In these circumstances, the conclusion arrived at by the Inquiry Officer that the responsibility of fire lies with the appellant who smokes and that the fire was due to the throwing of a burning match stick inadvertently, is based upon no evidence at all. 13. In the above explained circumstances we feel that the order of dismissal of the appellant is perverse and based on no evidence at all and we thus disagree with the finding of the learned Single Judge. 14. The result, therefore, is that the order of the learned Single Judge, dated 27th July, 1970, is hereby set aside and this appeal is accepted.

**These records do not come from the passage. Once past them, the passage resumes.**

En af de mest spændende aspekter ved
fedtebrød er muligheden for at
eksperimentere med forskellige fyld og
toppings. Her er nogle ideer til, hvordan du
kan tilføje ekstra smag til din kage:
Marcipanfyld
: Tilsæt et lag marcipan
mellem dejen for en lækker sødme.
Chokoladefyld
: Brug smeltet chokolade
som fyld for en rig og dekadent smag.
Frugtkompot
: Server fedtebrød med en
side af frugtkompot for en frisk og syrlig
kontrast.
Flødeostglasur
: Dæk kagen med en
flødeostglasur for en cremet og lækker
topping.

As a consequence the orders of dismissal of the appellant from service passed by the Superintending Engineer, dated 2nd August, 1969, and of the appellate authority, Chief Engineer, Beas-Sutlej Link, dated 22nd January, 1970, as conveyed to the petitioner-appellant vide letter, dated 11th February, 1970 by the Executive Engineer (Personnel) Superintending Engineer, Beas-Sutlej Link Administration and Accounts Circle, Sundernagar (H. P.) are quashed. 15. The petitioner/appellant shall be entitled to costs of these proceedings which are assessed at Rs. 200. Appeal allowed.